3 of 3 people found the following review helpful
the mystery remains intact,
This review is from: The Gospel According To St. Matthew  [DVD] (DVD)
What I love about this film is the way it combines physical beauty and wonder, in the form of faces and landscapes, with a sense of the mystery of the events described in Matthew's Gospel. Pasolini himself was an atheist but he was obviously drawn to the subject which is certainly a great human drama, possibly the greatest story of all, whether one believes in it or not. It makes for a better film coming from the position of relative detachment that Pasolini occupied, because from a believer it would have been too proselytising. As it is, it radiates a sense of the spiritual without trying to convert us.
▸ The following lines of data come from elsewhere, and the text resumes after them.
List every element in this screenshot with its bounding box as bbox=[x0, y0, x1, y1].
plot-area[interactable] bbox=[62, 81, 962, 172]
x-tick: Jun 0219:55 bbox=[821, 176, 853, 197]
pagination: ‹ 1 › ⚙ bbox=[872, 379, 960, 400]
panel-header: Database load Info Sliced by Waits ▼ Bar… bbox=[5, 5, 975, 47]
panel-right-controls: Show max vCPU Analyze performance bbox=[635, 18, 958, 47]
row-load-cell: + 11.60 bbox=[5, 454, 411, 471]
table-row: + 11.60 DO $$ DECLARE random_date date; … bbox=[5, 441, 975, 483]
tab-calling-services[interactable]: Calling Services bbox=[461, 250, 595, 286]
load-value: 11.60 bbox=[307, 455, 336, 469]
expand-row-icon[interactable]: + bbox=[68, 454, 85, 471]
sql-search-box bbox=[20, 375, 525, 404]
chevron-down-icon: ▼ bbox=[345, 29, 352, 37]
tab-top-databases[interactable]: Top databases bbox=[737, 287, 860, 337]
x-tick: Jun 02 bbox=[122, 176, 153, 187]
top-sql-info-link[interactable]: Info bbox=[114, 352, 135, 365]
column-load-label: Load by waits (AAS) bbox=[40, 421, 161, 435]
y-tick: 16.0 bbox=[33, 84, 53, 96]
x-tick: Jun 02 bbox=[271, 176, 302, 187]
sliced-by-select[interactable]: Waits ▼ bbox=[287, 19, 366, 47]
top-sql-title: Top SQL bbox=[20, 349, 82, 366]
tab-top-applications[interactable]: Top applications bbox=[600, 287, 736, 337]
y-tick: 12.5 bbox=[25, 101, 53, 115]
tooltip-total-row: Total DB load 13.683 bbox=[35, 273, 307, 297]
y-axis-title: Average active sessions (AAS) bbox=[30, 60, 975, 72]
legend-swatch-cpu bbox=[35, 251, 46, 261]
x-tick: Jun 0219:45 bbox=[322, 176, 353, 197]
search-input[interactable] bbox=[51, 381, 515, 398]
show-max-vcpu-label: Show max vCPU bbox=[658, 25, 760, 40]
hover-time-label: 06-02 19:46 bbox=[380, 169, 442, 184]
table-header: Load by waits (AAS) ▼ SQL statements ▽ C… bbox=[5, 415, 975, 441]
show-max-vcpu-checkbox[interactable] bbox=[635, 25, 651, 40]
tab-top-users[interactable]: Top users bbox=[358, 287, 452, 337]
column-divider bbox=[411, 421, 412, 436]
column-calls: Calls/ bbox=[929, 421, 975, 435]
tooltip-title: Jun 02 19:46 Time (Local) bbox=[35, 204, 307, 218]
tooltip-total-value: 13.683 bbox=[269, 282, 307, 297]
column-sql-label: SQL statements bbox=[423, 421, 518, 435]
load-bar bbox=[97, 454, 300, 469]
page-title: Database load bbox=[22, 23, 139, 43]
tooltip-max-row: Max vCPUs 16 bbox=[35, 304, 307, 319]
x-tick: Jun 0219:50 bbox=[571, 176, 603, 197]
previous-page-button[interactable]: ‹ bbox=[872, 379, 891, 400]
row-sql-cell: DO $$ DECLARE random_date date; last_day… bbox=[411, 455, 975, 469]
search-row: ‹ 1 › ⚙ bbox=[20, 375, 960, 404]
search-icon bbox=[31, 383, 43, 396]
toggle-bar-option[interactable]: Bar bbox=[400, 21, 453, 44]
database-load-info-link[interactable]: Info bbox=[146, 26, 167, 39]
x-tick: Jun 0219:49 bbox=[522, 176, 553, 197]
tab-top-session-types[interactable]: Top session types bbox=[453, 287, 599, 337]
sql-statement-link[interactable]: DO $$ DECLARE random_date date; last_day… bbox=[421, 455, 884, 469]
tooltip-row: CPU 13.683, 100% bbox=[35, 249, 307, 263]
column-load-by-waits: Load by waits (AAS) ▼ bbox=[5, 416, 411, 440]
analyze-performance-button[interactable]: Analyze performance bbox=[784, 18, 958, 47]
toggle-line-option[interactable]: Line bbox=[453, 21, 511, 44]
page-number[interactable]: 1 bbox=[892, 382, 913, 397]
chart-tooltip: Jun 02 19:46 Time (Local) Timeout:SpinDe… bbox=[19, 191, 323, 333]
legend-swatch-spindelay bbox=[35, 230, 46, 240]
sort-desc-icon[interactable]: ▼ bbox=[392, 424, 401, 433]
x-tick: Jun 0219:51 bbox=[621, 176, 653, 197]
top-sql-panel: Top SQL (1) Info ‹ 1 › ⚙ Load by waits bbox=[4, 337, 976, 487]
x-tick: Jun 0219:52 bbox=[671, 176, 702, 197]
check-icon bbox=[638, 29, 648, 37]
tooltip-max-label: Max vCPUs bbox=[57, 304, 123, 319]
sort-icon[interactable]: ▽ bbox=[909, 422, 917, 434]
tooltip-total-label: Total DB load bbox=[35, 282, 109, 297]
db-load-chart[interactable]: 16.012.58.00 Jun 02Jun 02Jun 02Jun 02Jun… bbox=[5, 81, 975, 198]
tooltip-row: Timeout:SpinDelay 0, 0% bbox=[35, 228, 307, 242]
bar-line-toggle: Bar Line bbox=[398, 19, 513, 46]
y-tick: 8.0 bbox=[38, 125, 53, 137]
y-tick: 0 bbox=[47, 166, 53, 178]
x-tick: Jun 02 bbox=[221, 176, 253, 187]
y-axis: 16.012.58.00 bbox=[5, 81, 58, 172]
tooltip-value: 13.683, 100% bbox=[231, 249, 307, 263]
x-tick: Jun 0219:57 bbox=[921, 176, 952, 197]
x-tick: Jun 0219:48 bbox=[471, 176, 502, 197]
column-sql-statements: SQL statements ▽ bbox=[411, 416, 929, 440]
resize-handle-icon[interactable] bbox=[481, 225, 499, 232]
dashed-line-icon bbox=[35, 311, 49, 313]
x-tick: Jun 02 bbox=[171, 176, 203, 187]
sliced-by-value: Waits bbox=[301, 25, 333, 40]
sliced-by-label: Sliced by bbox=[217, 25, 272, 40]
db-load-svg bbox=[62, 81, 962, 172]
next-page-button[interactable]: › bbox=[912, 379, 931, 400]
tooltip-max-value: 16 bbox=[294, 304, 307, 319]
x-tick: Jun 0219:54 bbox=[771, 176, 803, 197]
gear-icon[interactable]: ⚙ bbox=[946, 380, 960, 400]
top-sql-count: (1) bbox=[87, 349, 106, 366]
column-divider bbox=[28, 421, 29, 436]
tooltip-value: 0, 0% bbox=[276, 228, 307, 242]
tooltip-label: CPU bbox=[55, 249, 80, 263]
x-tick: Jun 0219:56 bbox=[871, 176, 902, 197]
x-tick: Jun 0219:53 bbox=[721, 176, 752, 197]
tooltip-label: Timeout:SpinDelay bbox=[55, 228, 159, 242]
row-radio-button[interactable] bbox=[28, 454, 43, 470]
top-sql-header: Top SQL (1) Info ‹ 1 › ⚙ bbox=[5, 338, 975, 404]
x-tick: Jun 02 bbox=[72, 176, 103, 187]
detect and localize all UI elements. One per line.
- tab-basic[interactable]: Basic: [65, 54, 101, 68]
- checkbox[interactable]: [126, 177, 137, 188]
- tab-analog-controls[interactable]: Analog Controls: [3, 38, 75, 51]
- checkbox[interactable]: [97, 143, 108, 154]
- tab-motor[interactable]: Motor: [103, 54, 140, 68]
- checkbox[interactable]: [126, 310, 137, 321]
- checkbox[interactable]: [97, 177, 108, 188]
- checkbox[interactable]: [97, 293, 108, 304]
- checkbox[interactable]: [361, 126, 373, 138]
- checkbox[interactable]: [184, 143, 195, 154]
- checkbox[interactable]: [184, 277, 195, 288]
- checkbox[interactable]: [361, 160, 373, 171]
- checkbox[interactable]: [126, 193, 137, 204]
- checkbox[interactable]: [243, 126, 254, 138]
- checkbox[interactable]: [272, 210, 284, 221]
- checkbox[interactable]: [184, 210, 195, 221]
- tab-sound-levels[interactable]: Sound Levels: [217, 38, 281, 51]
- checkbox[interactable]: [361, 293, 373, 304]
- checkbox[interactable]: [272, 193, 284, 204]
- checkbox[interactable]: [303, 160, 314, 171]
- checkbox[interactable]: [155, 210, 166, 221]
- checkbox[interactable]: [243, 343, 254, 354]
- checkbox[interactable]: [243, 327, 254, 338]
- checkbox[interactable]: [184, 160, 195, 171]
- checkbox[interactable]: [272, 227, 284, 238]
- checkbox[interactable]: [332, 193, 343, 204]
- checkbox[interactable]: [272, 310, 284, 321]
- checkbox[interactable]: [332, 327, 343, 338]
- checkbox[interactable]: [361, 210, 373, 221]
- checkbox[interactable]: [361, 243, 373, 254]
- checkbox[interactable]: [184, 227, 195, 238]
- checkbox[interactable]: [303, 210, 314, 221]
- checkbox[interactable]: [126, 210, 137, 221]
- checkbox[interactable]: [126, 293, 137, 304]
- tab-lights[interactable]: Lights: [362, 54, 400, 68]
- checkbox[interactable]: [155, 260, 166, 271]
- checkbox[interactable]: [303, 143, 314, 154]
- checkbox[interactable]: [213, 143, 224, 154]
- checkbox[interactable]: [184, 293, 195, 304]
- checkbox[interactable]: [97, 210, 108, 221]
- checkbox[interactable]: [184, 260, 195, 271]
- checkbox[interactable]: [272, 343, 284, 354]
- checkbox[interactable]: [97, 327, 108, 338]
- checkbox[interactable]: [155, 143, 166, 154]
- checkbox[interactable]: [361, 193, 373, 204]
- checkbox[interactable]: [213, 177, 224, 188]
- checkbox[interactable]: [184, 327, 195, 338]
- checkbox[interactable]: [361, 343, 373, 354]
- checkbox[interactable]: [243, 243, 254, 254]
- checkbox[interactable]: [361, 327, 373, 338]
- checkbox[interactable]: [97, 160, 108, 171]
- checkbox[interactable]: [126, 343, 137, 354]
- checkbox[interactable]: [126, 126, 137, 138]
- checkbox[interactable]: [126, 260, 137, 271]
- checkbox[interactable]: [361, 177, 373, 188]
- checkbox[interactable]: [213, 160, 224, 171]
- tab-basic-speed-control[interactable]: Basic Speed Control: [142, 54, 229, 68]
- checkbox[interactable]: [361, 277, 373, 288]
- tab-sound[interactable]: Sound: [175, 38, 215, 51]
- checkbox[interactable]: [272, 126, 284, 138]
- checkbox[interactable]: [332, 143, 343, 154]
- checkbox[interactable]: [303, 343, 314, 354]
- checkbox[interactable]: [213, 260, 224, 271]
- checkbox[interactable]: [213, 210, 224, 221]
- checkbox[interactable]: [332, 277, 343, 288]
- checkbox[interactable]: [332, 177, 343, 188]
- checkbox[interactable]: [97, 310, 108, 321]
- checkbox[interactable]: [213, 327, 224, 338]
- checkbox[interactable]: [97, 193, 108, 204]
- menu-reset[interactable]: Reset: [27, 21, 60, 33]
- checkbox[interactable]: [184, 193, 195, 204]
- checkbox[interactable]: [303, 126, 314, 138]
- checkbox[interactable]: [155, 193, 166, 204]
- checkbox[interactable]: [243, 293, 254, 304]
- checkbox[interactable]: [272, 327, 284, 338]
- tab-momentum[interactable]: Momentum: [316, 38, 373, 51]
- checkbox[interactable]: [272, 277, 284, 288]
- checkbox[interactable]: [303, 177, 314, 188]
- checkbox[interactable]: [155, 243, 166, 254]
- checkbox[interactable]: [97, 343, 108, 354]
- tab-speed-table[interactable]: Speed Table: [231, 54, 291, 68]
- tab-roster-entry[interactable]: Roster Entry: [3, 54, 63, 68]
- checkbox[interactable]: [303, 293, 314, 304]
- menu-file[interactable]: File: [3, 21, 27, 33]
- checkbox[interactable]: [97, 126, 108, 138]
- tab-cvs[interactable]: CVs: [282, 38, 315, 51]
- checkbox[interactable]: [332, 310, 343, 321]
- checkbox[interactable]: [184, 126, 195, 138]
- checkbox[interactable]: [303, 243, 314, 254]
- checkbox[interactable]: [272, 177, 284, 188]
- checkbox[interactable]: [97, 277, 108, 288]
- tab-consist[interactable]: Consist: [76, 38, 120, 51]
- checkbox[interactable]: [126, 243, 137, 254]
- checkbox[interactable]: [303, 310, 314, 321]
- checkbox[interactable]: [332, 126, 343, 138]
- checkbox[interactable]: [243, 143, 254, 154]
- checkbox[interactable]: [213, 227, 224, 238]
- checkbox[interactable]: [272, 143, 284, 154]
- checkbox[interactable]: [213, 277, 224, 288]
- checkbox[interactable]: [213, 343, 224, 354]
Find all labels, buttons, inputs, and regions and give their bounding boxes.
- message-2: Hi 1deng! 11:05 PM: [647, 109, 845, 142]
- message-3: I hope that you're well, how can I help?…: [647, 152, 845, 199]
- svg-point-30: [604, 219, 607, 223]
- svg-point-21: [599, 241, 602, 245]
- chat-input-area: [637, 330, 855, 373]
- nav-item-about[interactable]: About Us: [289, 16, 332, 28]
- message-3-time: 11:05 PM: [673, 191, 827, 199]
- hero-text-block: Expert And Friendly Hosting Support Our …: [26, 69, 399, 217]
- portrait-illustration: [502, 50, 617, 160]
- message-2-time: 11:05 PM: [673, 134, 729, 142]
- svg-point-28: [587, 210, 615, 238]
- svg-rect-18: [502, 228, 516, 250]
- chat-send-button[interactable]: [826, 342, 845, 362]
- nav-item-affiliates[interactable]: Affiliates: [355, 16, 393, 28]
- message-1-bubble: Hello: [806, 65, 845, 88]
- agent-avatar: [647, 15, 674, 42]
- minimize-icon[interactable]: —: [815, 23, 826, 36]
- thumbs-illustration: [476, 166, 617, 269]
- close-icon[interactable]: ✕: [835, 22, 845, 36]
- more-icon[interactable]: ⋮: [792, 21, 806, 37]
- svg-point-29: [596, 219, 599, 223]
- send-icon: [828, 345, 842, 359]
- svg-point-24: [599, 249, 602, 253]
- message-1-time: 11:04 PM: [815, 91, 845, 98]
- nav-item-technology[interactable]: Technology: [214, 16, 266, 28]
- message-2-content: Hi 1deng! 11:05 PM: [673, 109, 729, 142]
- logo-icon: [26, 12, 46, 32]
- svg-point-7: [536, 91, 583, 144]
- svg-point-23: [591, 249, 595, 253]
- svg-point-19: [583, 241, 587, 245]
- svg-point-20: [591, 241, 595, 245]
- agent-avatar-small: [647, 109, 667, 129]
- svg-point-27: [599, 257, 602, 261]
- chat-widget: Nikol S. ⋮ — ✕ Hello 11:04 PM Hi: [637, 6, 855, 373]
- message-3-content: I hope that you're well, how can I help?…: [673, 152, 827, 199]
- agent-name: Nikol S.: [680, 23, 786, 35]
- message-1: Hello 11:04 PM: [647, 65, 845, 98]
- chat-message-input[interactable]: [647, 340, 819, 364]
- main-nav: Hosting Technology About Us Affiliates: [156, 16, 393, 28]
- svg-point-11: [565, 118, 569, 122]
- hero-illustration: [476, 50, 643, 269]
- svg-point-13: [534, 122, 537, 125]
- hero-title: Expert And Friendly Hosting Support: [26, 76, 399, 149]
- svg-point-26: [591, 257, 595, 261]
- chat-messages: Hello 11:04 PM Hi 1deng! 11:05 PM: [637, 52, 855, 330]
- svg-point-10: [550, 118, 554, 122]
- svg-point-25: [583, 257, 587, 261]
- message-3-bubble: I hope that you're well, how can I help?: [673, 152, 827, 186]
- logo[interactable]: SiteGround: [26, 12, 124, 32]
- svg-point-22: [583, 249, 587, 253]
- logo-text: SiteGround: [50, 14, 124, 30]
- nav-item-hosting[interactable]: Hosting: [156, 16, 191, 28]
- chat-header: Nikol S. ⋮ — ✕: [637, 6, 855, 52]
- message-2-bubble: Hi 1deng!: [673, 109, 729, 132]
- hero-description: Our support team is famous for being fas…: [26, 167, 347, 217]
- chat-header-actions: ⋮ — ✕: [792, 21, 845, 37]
The mystery of the text, and the difficulty of the scriptures in terms of the awkwardness of some of the things Christ said (in the sense that they are often paradoxical and not easy to understand), are left as they are, while his passion and anger are fairly to the fore. Many of the sequences are unforgettable, first among them being the Crucifixion itself with Mary at the foot of the cross in a transport of grief. The sequence goes on quite a long time, so that its power is remarkably sustained, set against Bach's sublime music. Many of the faces in the film are memorable - a believer would have to see in such a diversity of beauty the work of God, but as with everything else, the director leaves a question mark over this. He just shows it as it is, presented with a sense of artistic conviction that's hard to separate from the spiritual, but we can interpret it as we will.